The report also takes into consideration the benefits for human health, and the reduction in costs relating to curing chronic diseases, costs related to hospital funding, medical visits and medicines and they also take into consideration the elimination of the thousands of working days lost due to illnesses related to pollution.

There would also be benefits for the various European health services, but also an increase in life expectancy for the entire population. According to these same studies, the reduction in emissions would have significant benefits for the economy, with an increase in productivity: there would also be a reduction in the current 333,000 working days lost due to respiratory and caridiac problems.

In Europe, the aim of reducing CO2 emissions by 20% which has already been commited to, would lead to a reduction in health service costs equal to €52 billion per annum until 2020. Raising the threshold to 30% would lead to a further saving of €30.5 billion per annum. The countries that would benefit most are: Germany (€8.1 bn), Poland (€4 bn), France (€3.5 bn), Italy (€3.4 bn), Netherlands (€1.1 bn), Belgium, Spain and the United Kingdom each saving (€0.9 bn). This new challenge of raising the threshold could be thrown down to EU members at the next meeting at Cancun, due to take place in December 2010.
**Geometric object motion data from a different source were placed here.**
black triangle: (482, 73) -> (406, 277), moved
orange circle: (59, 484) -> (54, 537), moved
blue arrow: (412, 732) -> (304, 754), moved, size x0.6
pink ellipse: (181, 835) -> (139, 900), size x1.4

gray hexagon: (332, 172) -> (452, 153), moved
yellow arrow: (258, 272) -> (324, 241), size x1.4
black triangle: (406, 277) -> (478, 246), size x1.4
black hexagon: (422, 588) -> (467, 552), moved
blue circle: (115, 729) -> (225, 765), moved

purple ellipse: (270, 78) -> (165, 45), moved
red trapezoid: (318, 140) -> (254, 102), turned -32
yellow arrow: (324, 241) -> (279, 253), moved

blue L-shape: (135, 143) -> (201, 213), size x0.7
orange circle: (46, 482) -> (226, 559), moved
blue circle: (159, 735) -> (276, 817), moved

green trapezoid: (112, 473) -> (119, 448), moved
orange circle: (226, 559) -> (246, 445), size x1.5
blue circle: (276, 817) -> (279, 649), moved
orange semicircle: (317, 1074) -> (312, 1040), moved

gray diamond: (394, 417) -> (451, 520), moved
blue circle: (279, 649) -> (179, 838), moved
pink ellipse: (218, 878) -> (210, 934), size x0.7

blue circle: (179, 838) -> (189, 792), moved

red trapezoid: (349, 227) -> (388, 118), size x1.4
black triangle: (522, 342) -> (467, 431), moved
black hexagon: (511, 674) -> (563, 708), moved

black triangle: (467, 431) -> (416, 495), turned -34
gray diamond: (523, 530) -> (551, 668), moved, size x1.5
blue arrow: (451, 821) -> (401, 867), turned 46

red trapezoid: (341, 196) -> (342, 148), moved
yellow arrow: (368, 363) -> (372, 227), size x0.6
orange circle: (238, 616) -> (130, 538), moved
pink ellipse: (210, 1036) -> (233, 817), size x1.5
Starting on 28 September of this year, the International Organisation of Civil Aviation in Montreal will discuss how to reduce emissions from airline jet engines but this is a goal that would require the consensus of national governments, Nevertheless, the airline industry has set itself the aim of increasing the efficiency of airline engine efficiency by 1.5% every year until 2020 and of halving, by 2050, the emissions the sector causes, using 2005 as its base case.
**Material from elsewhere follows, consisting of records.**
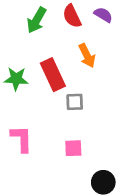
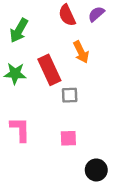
purple semicircle: (103, 15) -> (96, 14), turned -72
green arrow: (37, 20) -> (19, 30), moved

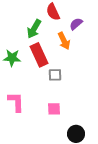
purple semicircle: (96, 14) -> (76, 24), moved
green arrow: (19, 30) -> (34, 29), moved

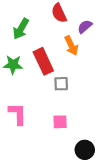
green arrow: (34, 29) -> (21, 29), moved

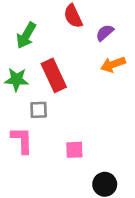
orange arrow: (71, 46) -> (113, 64), moved, turned 96
gray square: (61, 84) -> (39, 110), moved

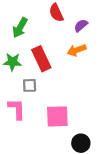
orange arrow: (113, 64) -> (77, 50), moved
pink square: (74, 150) -> (57, 116), size x1.6

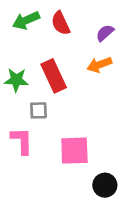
red semicircle: (56, 13) -> (61, 23), moved
green arrow: (20, 28) -> (26, 20), moved, turned 36

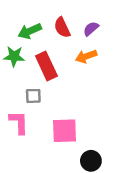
green arrow: (26, 20) -> (30, 31), moved
red semicircle: (61, 23) -> (62, 27), moved
green star: (16, 80) -> (14, 56), moved

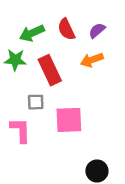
pink square: (65, 131) -> (69, 120), moved

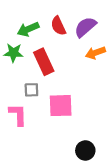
purple semicircle: (97, 31) -> (85, 27), size x1.5
orange arrow: (92, 60) -> (95, 53), moved

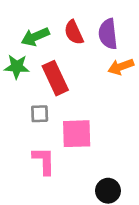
purple semicircle: (85, 27) -> (108, 34), turned -55
pink L-shape: (18, 115) -> (44, 161), moved

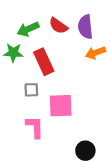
red semicircle: (74, 32) -> (58, 26), turned -30

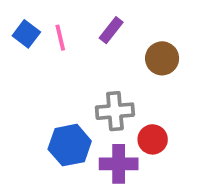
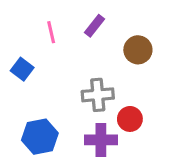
blue square: (26, 34) -> (22, 69), moved
blue hexagon: (70, 145) -> (40, 137), moved

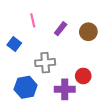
purple rectangle: (95, 26) -> (61, 29), moved
gray cross: (98, 95) -> (45, 63), moved

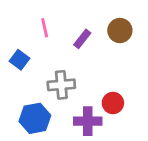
brown circle: (88, 32) -> (120, 31), moved

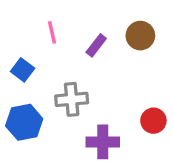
red circle: (113, 103) -> (153, 121), moved
blue hexagon: (35, 118) -> (24, 122), moved

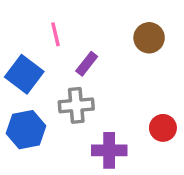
purple rectangle: (96, 45) -> (87, 64), moved
blue square: (23, 70) -> (24, 74), size x1.5

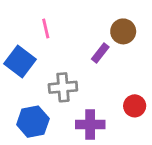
purple rectangle: (87, 64) -> (100, 53), moved
blue hexagon: (26, 130) -> (33, 122), moved

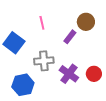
pink line: (46, 29) -> (42, 23), moved
purple cross: (90, 125) -> (69, 74), moved, turned 36

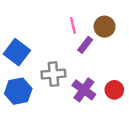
pink line: (42, 23) -> (73, 25), moved
blue hexagon: (23, 85) -> (18, 91), moved

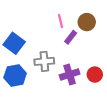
purple cross: (84, 90) -> (70, 75), turned 36

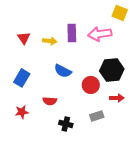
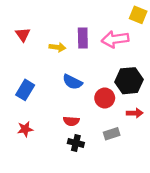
red triangle: (24, 38) -> (23, 35), moved
red semicircle: (50, 101) -> (71, 121), moved

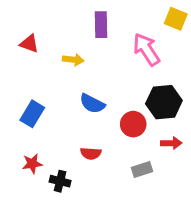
red triangle: (23, 35) -> (29, 44), turned -35
purple rectangle: (83, 38) -> (101, 25), moved
pink arrow: (115, 39) -> (146, 49), turned 65
black cross: (76, 143) -> (60, 181), moved

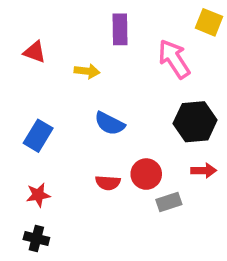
red circle: (133, 124) -> (146, 174), moved
black cross: (60, 181) -> (36, 239), moved

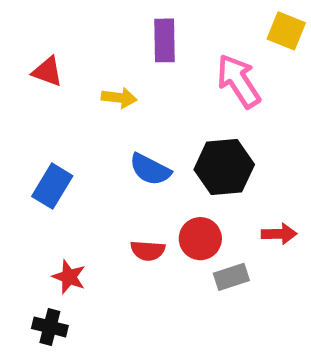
black hexagon: (195, 122) -> (224, 167), moved
red star: (38, 195) -> (69, 277), moved, turned 30

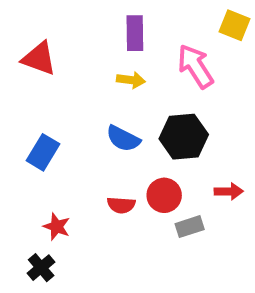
red triangle: (47, 71) -> (39, 58), size x1.4
yellow arrow: (119, 98) -> (131, 80), moved
black cross: (50, 327) -> (41, 268), turned 36

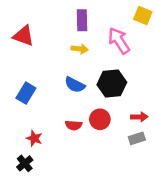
gray rectangle: (190, 227) -> (137, 138), moved

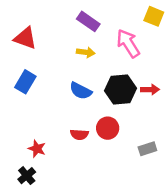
purple rectangle: (82, 20) -> (88, 21), turned -54
blue rectangle: (26, 93) -> (25, 82), moved
red arrow: (139, 117) -> (150, 90), moved

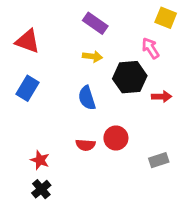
pink arrow: (128, 43) -> (150, 48), moved, size x0.7
black hexagon: (120, 90) -> (130, 77), moved
blue semicircle: (81, 91) -> (87, 98), turned 45
black cross: (27, 176) -> (41, 189), moved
According to the Director General, of IATA, Giovanni Bisignani, “The last 18 years have, from a financial point of view, been the worst in the history of commercial aviation. But even in these difficult times, the resources allocated to defending the environment have not been cut, In the next ten years, the industry will spend $US1,300 billion for 12,000 new airplanes. Each new airplane will be 20-25% more efficient compared to the airplanes that were previously being built”.
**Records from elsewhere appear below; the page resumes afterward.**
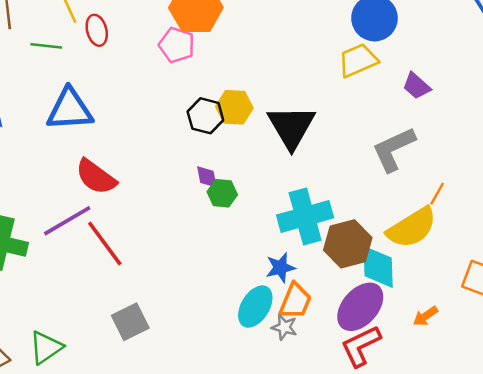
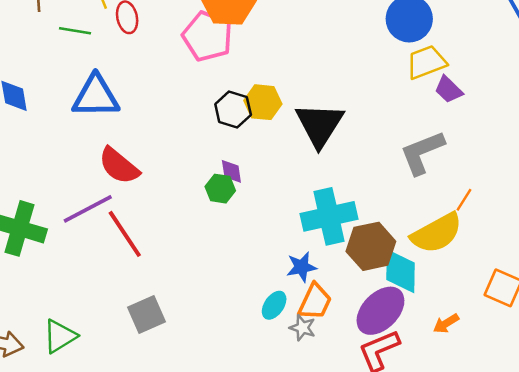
pink pentagon: (177, 45) -> (207, 36), size x1.4
yellow trapezoid: (358, 60) -> (426, 62), moved
green hexagon: (222, 193) -> (220, 189), moved
cyan ellipse: (255, 307) -> (274, 305), size x0.7

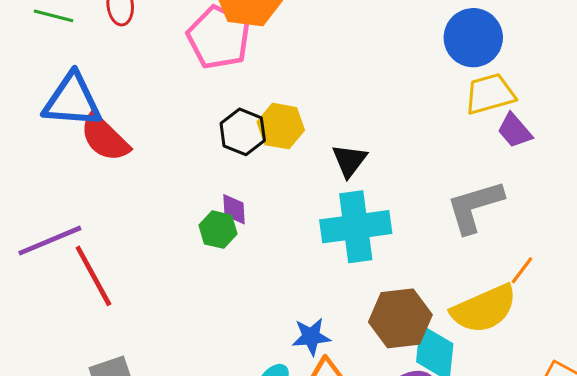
black triangle: (320, 125) -> (349, 161), size x0.6
red semicircle: (119, 166) -> (105, 138), moved
cyan cross: (329, 216) -> (356, 227), moved

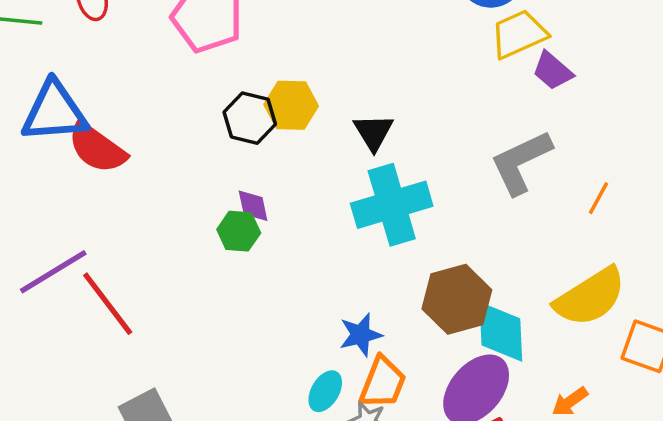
orange line: (522, 270) -> (599, 198), moved
yellow semicircle: (484, 309) -> (590, 297), moved

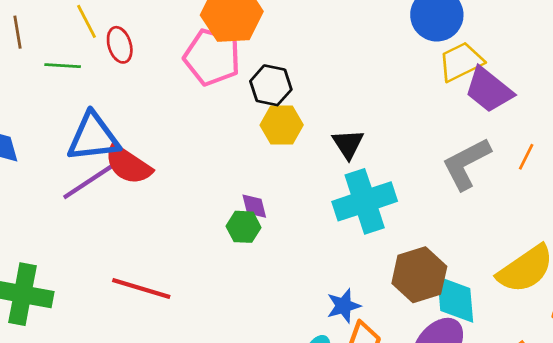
purple trapezoid: (553, 71) -> (489, 90), size x1.5
black hexagon: (250, 118) -> (271, 85), moved
orange line: (599, 198) -> (526, 157), moved
purple line: (53, 272) -> (89, 181), moved
red line: (108, 304) -> (141, 288), turned -34

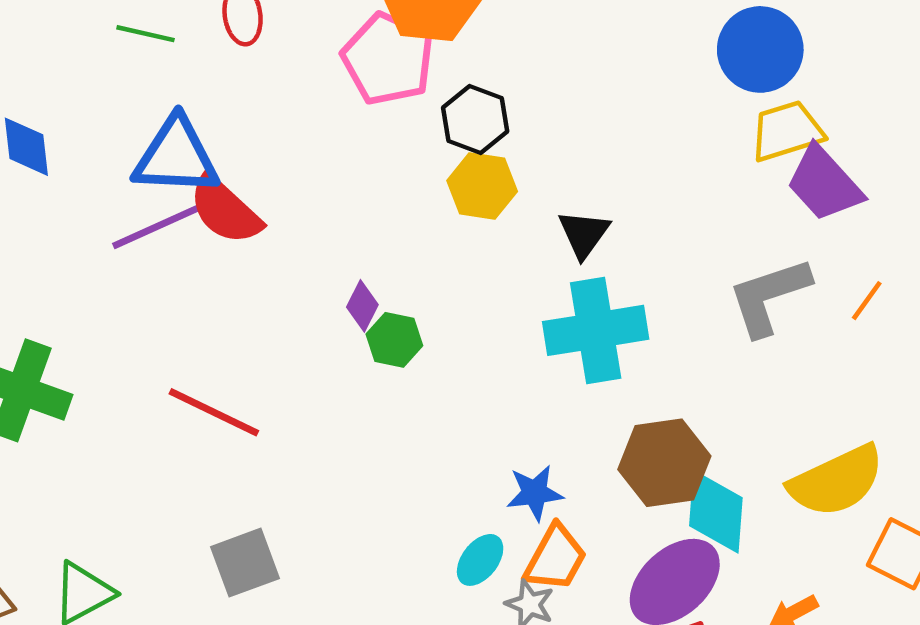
purple diamond: (254, 206) -> (362, 306), moved, turned 32

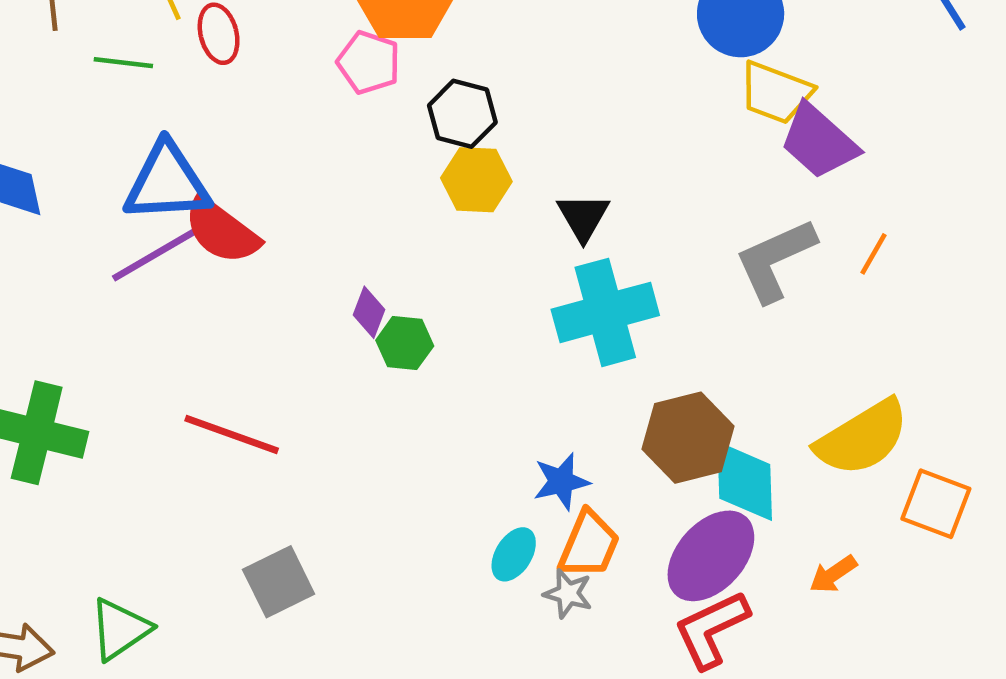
pink pentagon: (388, 59) -> (369, 62), size x0.7
yellow trapezoid: (787, 131) -> (776, 93), turned -136

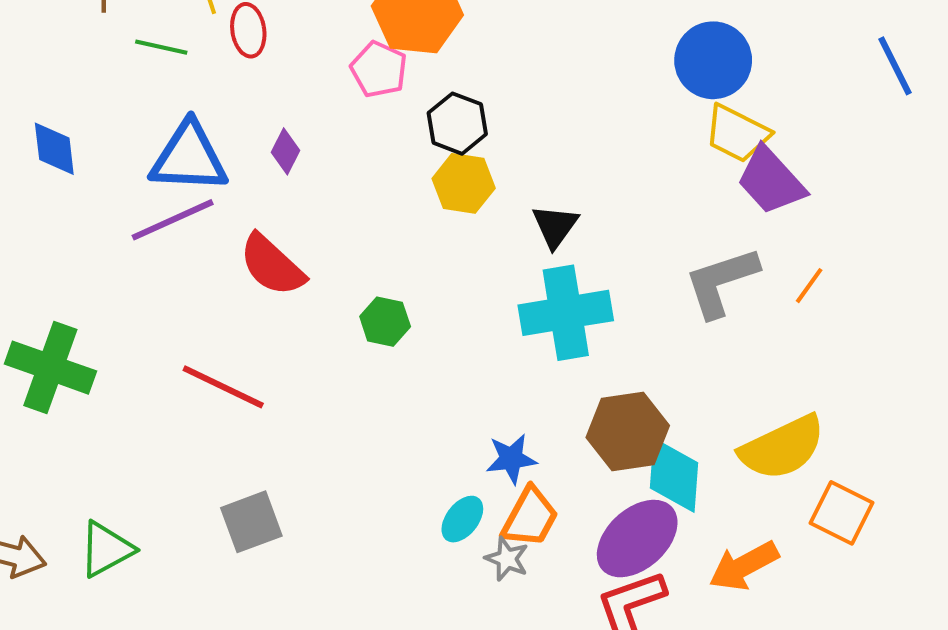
red semicircle: (222, 231) -> (272, 265), moved
purple diamond: (369, 312) -> (286, 151), moved
orange arrow: (833, 574) -> (744, 566), size x1.6

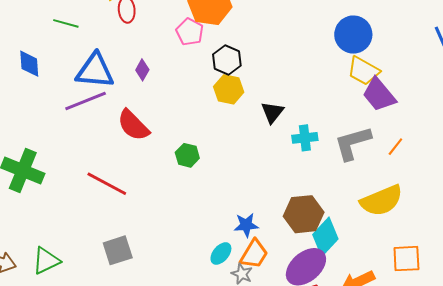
green line: (161, 47) -> (66, 23), moved
cyan cross: (566, 313) -> (305, 138), moved, size x0.6
yellow semicircle: (782, 448) -> (382, 201), moved
cyan diamond: (674, 475) -> (325, 237), turned 36
orange square: (842, 513) -> (406, 259), turned -32

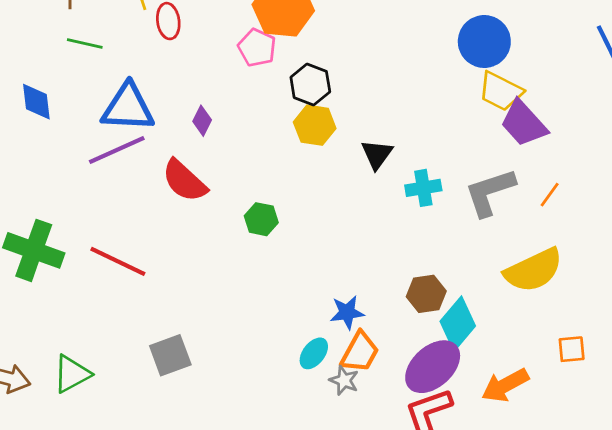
purple diamond: (142, 70) -> (202, 121), moved
red line: (107, 184) -> (118, 261), moved
brown hexagon: (304, 214) -> (426, 294), size x0.7
orange square: (406, 259) -> (572, 349), size x0.7

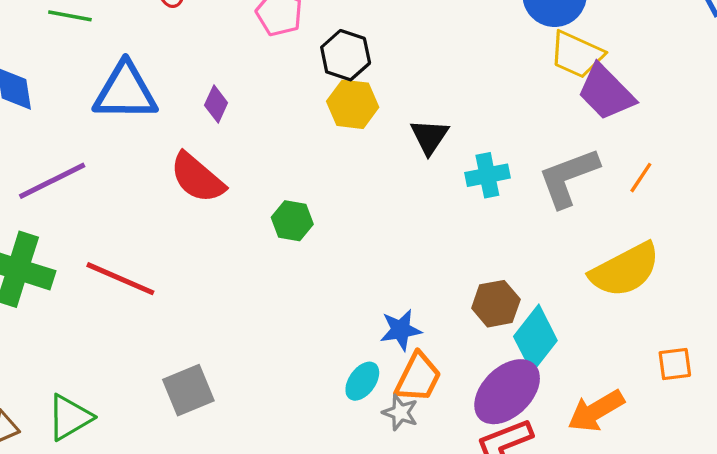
purple line: (117, 150) -> (52, 181), moved

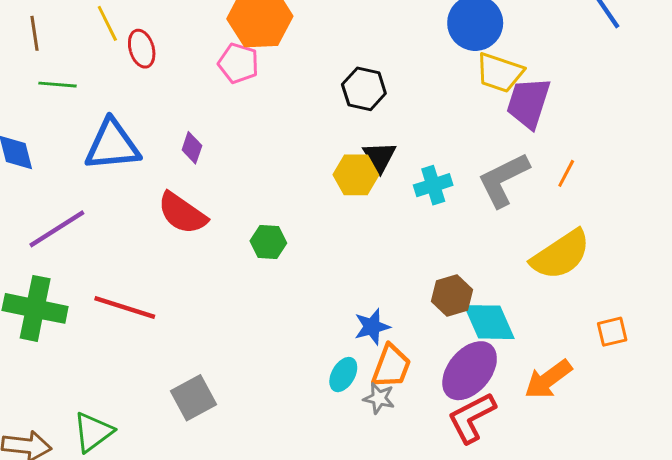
black hexagon: (346, 55) -> (364, 89), moved
purple trapezoid: (606, 92) -> (528, 103), turned 68
yellow hexagon: (353, 104) -> (356, 175), moved
cyan diamond: (535, 338) -> (489, 322), turned -56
Clearly industrialised countries are making some sort of effort to reduce their CO2 emissions by finding alternative sources of cleaner energy. However, if the global economy, which has been in serious difficulty in the last year and a half, has been responsible for goals in reduction emissions being reached that were unthinkable only a few years ago, one has to think that perhaps it might not be simple for this positive trend to be maintained when the economy begins to return to an even keel.

This may be made all the more difficult,as emerging market economies that are seeing impressive growth rates, do not appear to be committed to reducing emissions or spending capital to modernize their industries to reduce pollution. 2011 could be the year of positive change, or quite possibly a missed opportunity in the battle against CO2 emissions.